Tuberculosis

Tuberculosis (TB) is the world’s leading infectious disease killer, responsible for 1.6 million deaths a year. New tests, medicines, and preventive therapies can turn the tide on TB, but their impact will be limited if we do not urgently address the access barriers that stand in the way of getting these lifesaving health products to the people who need them.

10 million

More than 10 million people fell ill with TB in 2022

3 million

Each year, 3 million people with TB go undiagnosed and untreated

2 out of 3

children with TB are never diagnosed and nearly all those who die were never treated

400000

400,000 people have drug-resistant TB but only 2 in 5 access treatment

The problem

Children have been neglected

Though children are highly vulnerable to TB infection, their care has been largely neglected. Diagnostic tests, built to detect TB in adults, are often ineffective in children and a lack of systematic screening of sick children for TB risk factors leaves many children undiagnosed and therefore, never treated.

When a child does receive a diagnosis, insufficient information on medicine dosage and easy-to-swallow child formulations complicated child TB treatment for decades. And effective prevention regimens – which can clear TB infection before illness develops – are not reaching millions of children who are at risk.

The lack of a simple, effective, same-day diagnostic test for TB, available at the primary health care level, means that many people never get a diagnosis, never access treatment, and the disease continues to spread. Diagnosing drug-resistant TB is even more challenging, costly and slow. Untreated, a person with TB can spread the disease to 10-15 others in a year.

Though treatment options have radically improved in the past decade, TB treatment still takes months, requires frequent clinic visits and can cause difficult side effects. This can lead people to abandon treatment, which can cause the illness to return and can contribute to drug resistance.

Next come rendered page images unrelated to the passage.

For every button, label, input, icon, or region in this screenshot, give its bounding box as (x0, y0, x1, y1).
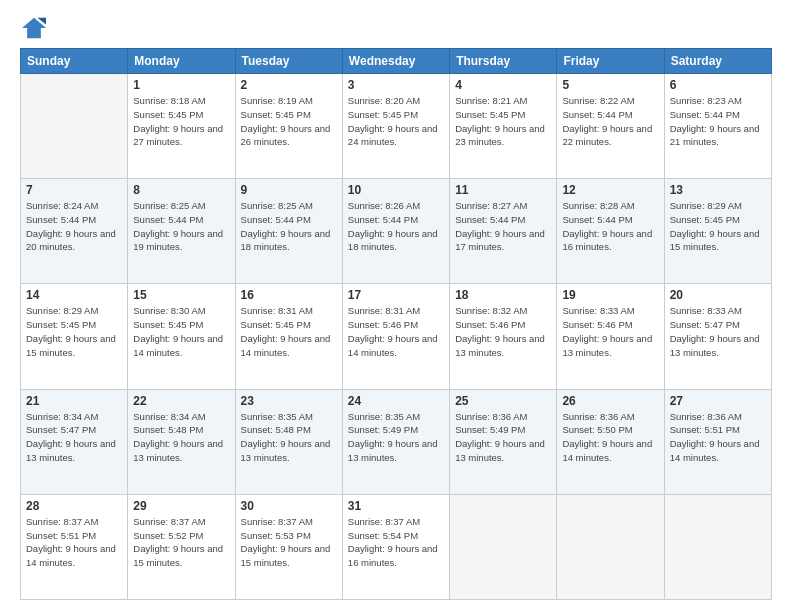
daylight-text: Daylight: 9 hours and 18 minutes. (348, 227, 444, 255)
calendar-cell (664, 494, 771, 599)
daylight-text: Daylight: 9 hours and 13 minutes. (348, 437, 444, 465)
sunrise-text: Sunrise: 8:37 AM (348, 515, 444, 529)
calendar-cell: 22Sunrise: 8:34 AMSunset: 5:48 PMDayligh… (128, 389, 235, 494)
day-detail: Sunrise: 8:31 AMSunset: 5:46 PMDaylight:… (348, 304, 444, 359)
calendar-cell: 14Sunrise: 8:29 AMSunset: 5:45 PMDayligh… (21, 284, 128, 389)
sunrise-text: Sunrise: 8:36 AM (562, 410, 658, 424)
daylight-text: Daylight: 9 hours and 15 minutes. (670, 227, 766, 255)
calendar-cell: 18Sunrise: 8:32 AMSunset: 5:46 PMDayligh… (450, 284, 557, 389)
daylight-text: Daylight: 9 hours and 14 minutes. (26, 542, 122, 570)
day-number: 5 (562, 78, 658, 92)
calendar-cell: 29Sunrise: 8:37 AMSunset: 5:52 PMDayligh… (128, 494, 235, 599)
calendar-cell: 26Sunrise: 8:36 AMSunset: 5:50 PMDayligh… (557, 389, 664, 494)
daylight-text: Daylight: 9 hours and 27 minutes. (133, 122, 229, 150)
day-detail: Sunrise: 8:27 AMSunset: 5:44 PMDaylight:… (455, 199, 551, 254)
calendar-cell: 2Sunrise: 8:19 AMSunset: 5:45 PMDaylight… (235, 74, 342, 179)
day-detail: Sunrise: 8:35 AMSunset: 5:48 PMDaylight:… (241, 410, 337, 465)
sunset-text: Sunset: 5:45 PM (670, 213, 766, 227)
calendar-table: SundayMondayTuesdayWednesdayThursdayFrid… (20, 48, 772, 600)
sunset-text: Sunset: 5:46 PM (562, 318, 658, 332)
daylight-text: Daylight: 9 hours and 14 minutes. (670, 437, 766, 465)
day-detail: Sunrise: 8:21 AMSunset: 5:45 PMDaylight:… (455, 94, 551, 149)
sunrise-text: Sunrise: 8:33 AM (562, 304, 658, 318)
sunset-text: Sunset: 5:49 PM (455, 423, 551, 437)
daylight-text: Daylight: 9 hours and 13 minutes. (562, 332, 658, 360)
day-number: 14 (26, 288, 122, 302)
col-header-thursday: Thursday (450, 49, 557, 74)
sunset-text: Sunset: 5:44 PM (455, 213, 551, 227)
day-number: 21 (26, 394, 122, 408)
sunset-text: Sunset: 5:47 PM (26, 423, 122, 437)
sunrise-text: Sunrise: 8:37 AM (241, 515, 337, 529)
sunrise-text: Sunrise: 8:37 AM (26, 515, 122, 529)
calendar-cell: 4Sunrise: 8:21 AMSunset: 5:45 PMDaylight… (450, 74, 557, 179)
calendar-cell: 21Sunrise: 8:34 AMSunset: 5:47 PMDayligh… (21, 389, 128, 494)
daylight-text: Daylight: 9 hours and 22 minutes. (562, 122, 658, 150)
sunset-text: Sunset: 5:44 PM (26, 213, 122, 227)
day-detail: Sunrise: 8:32 AMSunset: 5:46 PMDaylight:… (455, 304, 551, 359)
sunrise-text: Sunrise: 8:32 AM (455, 304, 551, 318)
sunset-text: Sunset: 5:44 PM (241, 213, 337, 227)
sunset-text: Sunset: 5:49 PM (348, 423, 444, 437)
sunrise-text: Sunrise: 8:23 AM (670, 94, 766, 108)
sunset-text: Sunset: 5:47 PM (670, 318, 766, 332)
day-number: 12 (562, 183, 658, 197)
day-detail: Sunrise: 8:33 AMSunset: 5:47 PMDaylight:… (670, 304, 766, 359)
calendar-cell: 31Sunrise: 8:37 AMSunset: 5:54 PMDayligh… (342, 494, 449, 599)
day-number: 13 (670, 183, 766, 197)
sunset-text: Sunset: 5:50 PM (562, 423, 658, 437)
daylight-text: Daylight: 9 hours and 13 minutes. (455, 437, 551, 465)
day-number: 18 (455, 288, 551, 302)
day-detail: Sunrise: 8:25 AMSunset: 5:44 PMDaylight:… (241, 199, 337, 254)
day-detail: Sunrise: 8:30 AMSunset: 5:45 PMDaylight:… (133, 304, 229, 359)
sunset-text: Sunset: 5:46 PM (455, 318, 551, 332)
daylight-text: Daylight: 9 hours and 15 minutes. (133, 542, 229, 570)
daylight-text: Daylight: 9 hours and 21 minutes. (670, 122, 766, 150)
col-header-tuesday: Tuesday (235, 49, 342, 74)
sunset-text: Sunset: 5:48 PM (241, 423, 337, 437)
sunrise-text: Sunrise: 8:31 AM (241, 304, 337, 318)
daylight-text: Daylight: 9 hours and 15 minutes. (241, 542, 337, 570)
sunrise-text: Sunrise: 8:29 AM (670, 199, 766, 213)
sunset-text: Sunset: 5:45 PM (133, 318, 229, 332)
day-number: 28 (26, 499, 122, 513)
daylight-text: Daylight: 9 hours and 13 minutes. (133, 437, 229, 465)
daylight-text: Daylight: 9 hours and 18 minutes. (241, 227, 337, 255)
daylight-text: Daylight: 9 hours and 19 minutes. (133, 227, 229, 255)
day-number: 26 (562, 394, 658, 408)
sunrise-text: Sunrise: 8:36 AM (455, 410, 551, 424)
sunrise-text: Sunrise: 8:35 AM (348, 410, 444, 424)
sunrise-text: Sunrise: 8:24 AM (26, 199, 122, 213)
calendar-cell: 7Sunrise: 8:24 AMSunset: 5:44 PMDaylight… (21, 179, 128, 284)
sunset-text: Sunset: 5:44 PM (133, 213, 229, 227)
day-detail: Sunrise: 8:34 AMSunset: 5:48 PMDaylight:… (133, 410, 229, 465)
calendar-cell: 20Sunrise: 8:33 AMSunset: 5:47 PMDayligh… (664, 284, 771, 389)
calendar-cell (21, 74, 128, 179)
daylight-text: Daylight: 9 hours and 16 minutes. (562, 227, 658, 255)
day-number: 17 (348, 288, 444, 302)
day-number: 4 (455, 78, 551, 92)
calendar-cell: 15Sunrise: 8:30 AMSunset: 5:45 PMDayligh… (128, 284, 235, 389)
day-number: 19 (562, 288, 658, 302)
day-detail: Sunrise: 8:37 AMSunset: 5:51 PMDaylight:… (26, 515, 122, 570)
calendar-cell: 3Sunrise: 8:20 AMSunset: 5:45 PMDaylight… (342, 74, 449, 179)
sunrise-text: Sunrise: 8:35 AM (241, 410, 337, 424)
calendar-cell: 28Sunrise: 8:37 AMSunset: 5:51 PMDayligh… (21, 494, 128, 599)
day-detail: Sunrise: 8:20 AMSunset: 5:45 PMDaylight:… (348, 94, 444, 149)
day-detail: Sunrise: 8:34 AMSunset: 5:47 PMDaylight:… (26, 410, 122, 465)
sunrise-text: Sunrise: 8:20 AM (348, 94, 444, 108)
sunrise-text: Sunrise: 8:21 AM (455, 94, 551, 108)
daylight-text: Daylight: 9 hours and 13 minutes. (670, 332, 766, 360)
sunset-text: Sunset: 5:45 PM (26, 318, 122, 332)
daylight-text: Daylight: 9 hours and 13 minutes. (26, 437, 122, 465)
day-number: 22 (133, 394, 229, 408)
daylight-text: Daylight: 9 hours and 14 minutes. (348, 332, 444, 360)
sunrise-text: Sunrise: 8:22 AM (562, 94, 658, 108)
day-number: 27 (670, 394, 766, 408)
calendar-cell: 23Sunrise: 8:35 AMSunset: 5:48 PMDayligh… (235, 389, 342, 494)
daylight-text: Daylight: 9 hours and 13 minutes. (241, 437, 337, 465)
day-detail: Sunrise: 8:29 AMSunset: 5:45 PMDaylight:… (670, 199, 766, 254)
daylight-text: Daylight: 9 hours and 16 minutes. (348, 542, 444, 570)
col-header-sunday: Sunday (21, 49, 128, 74)
calendar-cell: 19Sunrise: 8:33 AMSunset: 5:46 PMDayligh… (557, 284, 664, 389)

Though preventive treatments can clear a TB infection before it develops into active disease, many people at highest risk still do not have access. Widespread contact tracing is needed to reach vulnerable groups, such as children or others who have been exposed to the infection, with effective preventive care.

Game-changing innovations
Our goal is to identify the most needed solutions to prevent, diagnose and treat TB and help get them off the ground so they can be rolled out widely. Below are a few examples of the innovations we are supporting.
Targeted next-generation sequencing for TB diagnosis
Provide a rapid and comprehensive way to identify TB drug-resistance.
TB medicines for children
Strawberry-flavored, water-soluble medicines that make TB treatment easier for children and their care givers.
Shorter TB prevention regimens (3HP/1HP)
Best-in-class TB preventive regimens lasting one or three months, now available in low- and middle-income countries at 20% their original price.
More tolerable treatments for drug-resistant TB
Effective, affordable, and less toxic treatment alternatives for people with drug-resistant TB.

Our response

We are committed to ensuring that new TB medicines can benefit everyone, preventive treatments reach the most at-risk populations, and TB testing is quick, accurate and accessible where it is needed most.